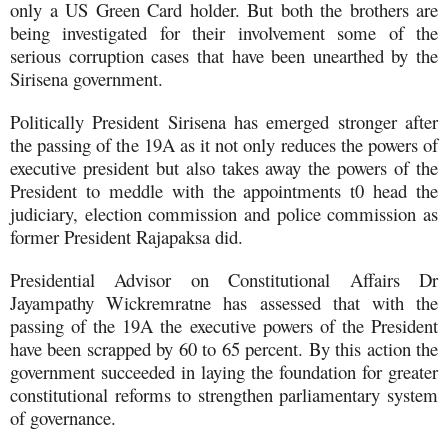
only a US Green Card holder. But both the brothers are
being investigated for their involvement some of the
serious corruption cases that have been unearthed by the
Sirisena government.
Politically President Sirisena has emerged stronger after
the passing of the 19A as it not only reduces the powers of
executive president but also takes away the powers of the
President to meddle with the appointments t0 head the
judiciary, election commission and police commission as
former President Rajapaksa did.
Presidential Advisor on Constitutional Affairs Dr
Jayampathy Wickremratne has assessed that with the
passing of the 19A the executive powers of the President
have been scrapped by 60 to 65 percent. By this action the
government succeeded in laying the foundation for greater
constitutional reforms to strengthen parliamentary system
of governance.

###

_Problem requirements_
Return the entries verbatim, pictures excluded.

_Response for this exercise_
only a US Green Card holder. But both the brothers are
being investigated for their involvement some of the
serious corruption cases that have been unearthed by the
Sirisena government.
Politically President Sirisena has emerged stronger after
the passing of the 19A as it not only reduces the powers of
executive president but also takes away the powers of the
President to meddle with the appointments t0 head the
judiciary, election commission and police commission as
former President Rajapaksa did.
Presidential Advisor on Constitutional Affairs Dr
Jayampathy Wickremratne has assessed that with the
passing of the 19A the executive powers of the President
have been scrapped by 60 to 65 percent. By this action the
government succeeded in laying the foundation for greater
constitutional reforms to strengthen parliamentary system
of governance.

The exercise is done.